Fear of Heights and the 32nd Floor

I fear heights. Not just real high heights but short heights too. A third or fourth step on a step ladder is just as fearful as climbing the steps of St. Paul’s Cathedral.

It wasn’t always like this for me. I used to enjoy the occasional ferris wheel, but that was before I crawled out of my teens and into my twenties. Overnight it seemed to all change. One day I was height friendly and the next I was height fearful.

According to my past life consultant in one of my past lives I died at the age of twenty falling from a great height. 

Aaaaaaaaahhhhh!

Was I hiking along a cliff and accidentally slipped, or did someone push me? Who would’ve pushed me? A psycho lover? An angry mob? Was this in ancient times or modern times?

Did I fall from the top of building or did I leap? Was it suicide?  Was I being chased by a Zombie and leapt from the building hoping to land on the roof of the next building and misjudged my leaping abilities?

Why oh why did this happen to me and why oh why am I plagued with this fear? 

I love looking at beautiful vistas… not from being high up but on calendars and postcards.

Changing a ceiling lightbulb takes the normal person a minute or two. For me it’s climbing one step of the stepladder, coming down, climbing two steps and coming down, climbing three steps and reaching for the light fixture…  repeating until I’m steady enough to unscrew the old lightbulb and… after another few ups and downs… screwing in the new lightbulb.

Sometimes darkness is better than light.

Not long ago I worked on the 32nd floor and my office had one wall of floor to ceiling windows. It took me a long time to be able to stand close to those windows (never closer than two feet) and admire the beautiful Los Angeles cityscape that lay before me.

I positioned my desk facing away from the window. I told everyone it was for good Feng Shui, but I lied.

What would of happened if I ran into my office so fast that I forgot the depth of the room and ran straight into the window?

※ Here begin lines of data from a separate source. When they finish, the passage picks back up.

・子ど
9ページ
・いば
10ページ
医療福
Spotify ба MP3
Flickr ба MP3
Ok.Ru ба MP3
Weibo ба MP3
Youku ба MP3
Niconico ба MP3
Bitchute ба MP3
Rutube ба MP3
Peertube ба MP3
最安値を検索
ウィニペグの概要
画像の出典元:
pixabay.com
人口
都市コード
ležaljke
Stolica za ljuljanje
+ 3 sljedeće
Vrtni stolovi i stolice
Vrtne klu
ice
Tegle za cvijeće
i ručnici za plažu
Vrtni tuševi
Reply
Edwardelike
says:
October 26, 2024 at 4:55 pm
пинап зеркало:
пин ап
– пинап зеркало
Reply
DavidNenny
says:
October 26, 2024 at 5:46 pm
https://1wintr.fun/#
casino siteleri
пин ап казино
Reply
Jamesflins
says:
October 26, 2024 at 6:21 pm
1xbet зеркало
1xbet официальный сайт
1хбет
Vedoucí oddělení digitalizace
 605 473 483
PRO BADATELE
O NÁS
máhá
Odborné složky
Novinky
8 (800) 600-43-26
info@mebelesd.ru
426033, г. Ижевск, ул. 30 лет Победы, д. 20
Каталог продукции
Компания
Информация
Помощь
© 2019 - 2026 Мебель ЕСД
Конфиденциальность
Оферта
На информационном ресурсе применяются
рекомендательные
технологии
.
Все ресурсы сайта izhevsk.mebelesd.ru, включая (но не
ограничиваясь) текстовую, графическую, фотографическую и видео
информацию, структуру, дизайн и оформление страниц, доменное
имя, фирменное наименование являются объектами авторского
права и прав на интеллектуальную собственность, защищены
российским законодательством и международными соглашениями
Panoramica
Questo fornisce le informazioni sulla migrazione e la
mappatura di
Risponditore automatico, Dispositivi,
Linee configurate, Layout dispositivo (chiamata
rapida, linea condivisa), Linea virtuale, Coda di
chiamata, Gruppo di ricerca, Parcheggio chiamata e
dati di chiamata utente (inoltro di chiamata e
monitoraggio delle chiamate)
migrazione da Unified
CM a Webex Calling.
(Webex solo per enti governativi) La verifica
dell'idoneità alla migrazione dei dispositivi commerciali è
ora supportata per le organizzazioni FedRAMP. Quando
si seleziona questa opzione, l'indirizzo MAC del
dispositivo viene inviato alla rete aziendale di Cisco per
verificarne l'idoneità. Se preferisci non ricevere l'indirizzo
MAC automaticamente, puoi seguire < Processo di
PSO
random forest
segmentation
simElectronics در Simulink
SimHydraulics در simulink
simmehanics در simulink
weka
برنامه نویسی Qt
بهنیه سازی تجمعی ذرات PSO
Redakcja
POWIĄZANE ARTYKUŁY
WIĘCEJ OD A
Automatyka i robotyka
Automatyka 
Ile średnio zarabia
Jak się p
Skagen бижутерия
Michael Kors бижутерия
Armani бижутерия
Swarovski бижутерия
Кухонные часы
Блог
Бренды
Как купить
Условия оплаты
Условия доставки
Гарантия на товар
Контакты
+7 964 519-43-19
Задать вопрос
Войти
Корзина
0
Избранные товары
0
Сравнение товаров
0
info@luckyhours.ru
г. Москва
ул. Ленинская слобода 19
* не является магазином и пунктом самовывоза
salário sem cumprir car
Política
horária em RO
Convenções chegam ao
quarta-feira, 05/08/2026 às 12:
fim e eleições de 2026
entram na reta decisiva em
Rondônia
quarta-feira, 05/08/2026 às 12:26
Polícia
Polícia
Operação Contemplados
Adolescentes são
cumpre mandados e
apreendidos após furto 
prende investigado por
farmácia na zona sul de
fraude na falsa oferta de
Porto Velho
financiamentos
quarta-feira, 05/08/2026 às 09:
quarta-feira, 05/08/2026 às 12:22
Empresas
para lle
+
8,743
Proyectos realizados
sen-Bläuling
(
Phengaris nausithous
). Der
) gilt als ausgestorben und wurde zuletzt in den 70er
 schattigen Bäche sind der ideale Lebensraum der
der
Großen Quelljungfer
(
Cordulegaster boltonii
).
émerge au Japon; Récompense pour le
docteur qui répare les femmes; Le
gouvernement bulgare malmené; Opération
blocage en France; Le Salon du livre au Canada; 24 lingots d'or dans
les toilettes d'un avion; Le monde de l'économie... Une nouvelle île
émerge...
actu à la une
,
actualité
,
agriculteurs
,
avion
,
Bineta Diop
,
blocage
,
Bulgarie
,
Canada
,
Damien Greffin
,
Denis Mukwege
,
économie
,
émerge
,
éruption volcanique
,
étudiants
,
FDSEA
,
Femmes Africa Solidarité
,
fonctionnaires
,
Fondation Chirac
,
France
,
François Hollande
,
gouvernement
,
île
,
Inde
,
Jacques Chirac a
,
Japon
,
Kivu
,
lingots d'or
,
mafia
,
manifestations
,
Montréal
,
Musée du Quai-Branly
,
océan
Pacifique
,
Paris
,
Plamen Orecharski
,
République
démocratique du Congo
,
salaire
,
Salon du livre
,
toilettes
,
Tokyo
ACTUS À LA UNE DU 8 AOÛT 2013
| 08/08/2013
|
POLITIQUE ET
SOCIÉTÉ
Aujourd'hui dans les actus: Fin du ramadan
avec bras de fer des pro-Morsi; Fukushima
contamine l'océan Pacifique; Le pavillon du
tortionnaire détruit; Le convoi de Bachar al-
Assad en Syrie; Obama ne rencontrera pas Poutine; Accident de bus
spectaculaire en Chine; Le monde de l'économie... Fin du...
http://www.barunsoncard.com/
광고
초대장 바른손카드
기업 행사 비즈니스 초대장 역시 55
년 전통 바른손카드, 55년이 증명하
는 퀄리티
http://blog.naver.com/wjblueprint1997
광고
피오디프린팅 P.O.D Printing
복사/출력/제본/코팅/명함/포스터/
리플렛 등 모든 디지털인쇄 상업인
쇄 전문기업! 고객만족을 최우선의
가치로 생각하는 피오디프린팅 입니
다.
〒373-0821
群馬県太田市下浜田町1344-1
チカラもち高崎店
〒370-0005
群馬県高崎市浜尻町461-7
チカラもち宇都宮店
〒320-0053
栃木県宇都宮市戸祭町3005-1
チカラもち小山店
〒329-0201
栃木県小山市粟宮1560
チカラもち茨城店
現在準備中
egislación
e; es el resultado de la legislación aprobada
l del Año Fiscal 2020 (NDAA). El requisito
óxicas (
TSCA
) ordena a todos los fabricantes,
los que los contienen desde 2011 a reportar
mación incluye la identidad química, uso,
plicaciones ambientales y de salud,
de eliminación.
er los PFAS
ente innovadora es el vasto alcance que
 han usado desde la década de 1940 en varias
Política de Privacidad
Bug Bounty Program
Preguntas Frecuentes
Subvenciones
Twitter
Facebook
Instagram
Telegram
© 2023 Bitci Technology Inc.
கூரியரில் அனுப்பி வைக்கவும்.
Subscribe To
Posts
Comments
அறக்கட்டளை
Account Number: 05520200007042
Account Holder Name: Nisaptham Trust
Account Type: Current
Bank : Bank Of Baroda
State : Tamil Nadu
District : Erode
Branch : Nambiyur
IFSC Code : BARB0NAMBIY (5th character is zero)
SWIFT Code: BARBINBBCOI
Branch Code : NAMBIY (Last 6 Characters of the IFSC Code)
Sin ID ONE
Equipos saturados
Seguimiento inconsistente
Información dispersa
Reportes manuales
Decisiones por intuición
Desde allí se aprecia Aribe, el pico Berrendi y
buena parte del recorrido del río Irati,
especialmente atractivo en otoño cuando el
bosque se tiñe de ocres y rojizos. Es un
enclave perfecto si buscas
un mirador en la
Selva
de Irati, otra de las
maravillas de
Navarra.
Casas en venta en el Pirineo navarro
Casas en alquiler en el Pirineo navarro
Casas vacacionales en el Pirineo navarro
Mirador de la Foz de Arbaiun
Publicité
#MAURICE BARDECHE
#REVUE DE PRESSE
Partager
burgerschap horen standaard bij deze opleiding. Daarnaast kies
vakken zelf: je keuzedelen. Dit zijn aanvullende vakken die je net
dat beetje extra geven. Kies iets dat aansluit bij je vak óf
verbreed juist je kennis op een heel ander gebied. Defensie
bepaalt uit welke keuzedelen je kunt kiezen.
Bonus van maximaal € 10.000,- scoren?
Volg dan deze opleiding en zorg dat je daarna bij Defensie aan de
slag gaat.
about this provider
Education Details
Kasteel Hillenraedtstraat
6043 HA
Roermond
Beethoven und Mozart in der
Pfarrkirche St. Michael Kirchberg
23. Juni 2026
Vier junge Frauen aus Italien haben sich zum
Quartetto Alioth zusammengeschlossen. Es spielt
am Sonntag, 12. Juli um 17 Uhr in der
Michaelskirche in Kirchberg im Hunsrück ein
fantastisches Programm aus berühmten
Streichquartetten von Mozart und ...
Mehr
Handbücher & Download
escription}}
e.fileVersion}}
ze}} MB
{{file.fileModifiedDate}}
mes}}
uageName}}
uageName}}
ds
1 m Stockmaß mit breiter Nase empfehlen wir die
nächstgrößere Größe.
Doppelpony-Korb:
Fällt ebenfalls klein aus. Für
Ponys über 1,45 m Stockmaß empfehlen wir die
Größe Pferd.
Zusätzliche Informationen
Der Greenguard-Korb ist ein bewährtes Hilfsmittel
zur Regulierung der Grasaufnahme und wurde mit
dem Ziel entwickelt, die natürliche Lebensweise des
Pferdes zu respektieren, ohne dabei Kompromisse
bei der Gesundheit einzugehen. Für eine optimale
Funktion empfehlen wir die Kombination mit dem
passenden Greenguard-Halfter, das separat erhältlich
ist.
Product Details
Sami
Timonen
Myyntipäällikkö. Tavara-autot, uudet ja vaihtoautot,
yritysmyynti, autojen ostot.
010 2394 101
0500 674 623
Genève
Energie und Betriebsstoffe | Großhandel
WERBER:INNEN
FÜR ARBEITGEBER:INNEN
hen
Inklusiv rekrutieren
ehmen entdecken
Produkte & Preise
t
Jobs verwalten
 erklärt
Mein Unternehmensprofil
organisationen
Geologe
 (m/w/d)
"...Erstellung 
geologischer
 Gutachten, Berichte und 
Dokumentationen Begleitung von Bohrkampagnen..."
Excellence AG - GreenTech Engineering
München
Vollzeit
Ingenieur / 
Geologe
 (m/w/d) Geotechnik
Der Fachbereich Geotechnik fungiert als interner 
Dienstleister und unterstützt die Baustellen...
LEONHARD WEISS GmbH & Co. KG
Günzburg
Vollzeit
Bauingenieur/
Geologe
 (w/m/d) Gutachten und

Daily I feared a wild windy wind would blow from deep within the bowels of Mother Nature and fly across the atmosphere with such magnificent force it would suck out the windows and take me with it flying flying falling falling plopping like a bag of bones against the concrete below. I imagined myself bouncing from car roof to car roof until every bone was broken and my brain - my gorgeous high IQ brain - splattered everywhere.

Ugh.

Hot Air Ballooning is totally out of the question.